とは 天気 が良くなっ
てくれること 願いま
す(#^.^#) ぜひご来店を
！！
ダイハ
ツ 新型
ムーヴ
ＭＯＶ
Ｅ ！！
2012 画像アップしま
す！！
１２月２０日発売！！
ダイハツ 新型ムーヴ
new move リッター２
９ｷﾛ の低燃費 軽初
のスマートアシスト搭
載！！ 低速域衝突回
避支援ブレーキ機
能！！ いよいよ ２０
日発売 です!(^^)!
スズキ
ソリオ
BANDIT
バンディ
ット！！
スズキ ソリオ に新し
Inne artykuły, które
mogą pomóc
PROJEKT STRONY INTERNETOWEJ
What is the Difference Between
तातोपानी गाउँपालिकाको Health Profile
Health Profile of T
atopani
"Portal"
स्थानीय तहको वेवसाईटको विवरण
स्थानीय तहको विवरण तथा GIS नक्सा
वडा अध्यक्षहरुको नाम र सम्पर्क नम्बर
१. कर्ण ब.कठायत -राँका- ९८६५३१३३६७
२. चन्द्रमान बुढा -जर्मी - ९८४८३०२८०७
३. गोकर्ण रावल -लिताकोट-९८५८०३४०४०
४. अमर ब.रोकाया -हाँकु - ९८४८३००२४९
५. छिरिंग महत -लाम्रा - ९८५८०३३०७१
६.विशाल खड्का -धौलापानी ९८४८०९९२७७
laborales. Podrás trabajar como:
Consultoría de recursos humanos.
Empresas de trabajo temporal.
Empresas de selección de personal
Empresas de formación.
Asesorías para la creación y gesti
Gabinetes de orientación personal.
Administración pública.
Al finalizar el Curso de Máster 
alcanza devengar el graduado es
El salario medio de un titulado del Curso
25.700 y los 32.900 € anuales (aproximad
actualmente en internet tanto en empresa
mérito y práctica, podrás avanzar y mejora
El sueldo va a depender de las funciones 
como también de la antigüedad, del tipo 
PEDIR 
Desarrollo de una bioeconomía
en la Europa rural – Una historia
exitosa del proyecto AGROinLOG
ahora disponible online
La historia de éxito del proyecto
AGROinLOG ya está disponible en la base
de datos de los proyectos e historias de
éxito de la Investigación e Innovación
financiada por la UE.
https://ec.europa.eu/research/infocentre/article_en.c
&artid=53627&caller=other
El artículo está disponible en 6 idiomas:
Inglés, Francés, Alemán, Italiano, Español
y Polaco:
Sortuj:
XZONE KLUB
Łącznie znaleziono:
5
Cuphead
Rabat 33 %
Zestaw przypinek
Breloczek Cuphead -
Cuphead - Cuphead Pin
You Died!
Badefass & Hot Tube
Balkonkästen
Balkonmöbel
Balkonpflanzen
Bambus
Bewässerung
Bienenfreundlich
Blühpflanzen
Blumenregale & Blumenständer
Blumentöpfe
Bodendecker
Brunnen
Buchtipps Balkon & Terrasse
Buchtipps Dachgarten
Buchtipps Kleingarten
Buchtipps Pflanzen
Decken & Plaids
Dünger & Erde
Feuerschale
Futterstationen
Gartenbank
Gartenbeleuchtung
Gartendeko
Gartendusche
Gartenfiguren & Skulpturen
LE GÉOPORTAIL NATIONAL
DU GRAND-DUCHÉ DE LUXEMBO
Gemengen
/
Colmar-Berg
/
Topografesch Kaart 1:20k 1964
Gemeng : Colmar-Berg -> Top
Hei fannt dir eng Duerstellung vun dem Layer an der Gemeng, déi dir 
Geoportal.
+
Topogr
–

WHAT YOU WILL DO - Determine how many lines in the listing hold the word "AGROinLOG". Give only that figure.

EXERCISE RESULT - 2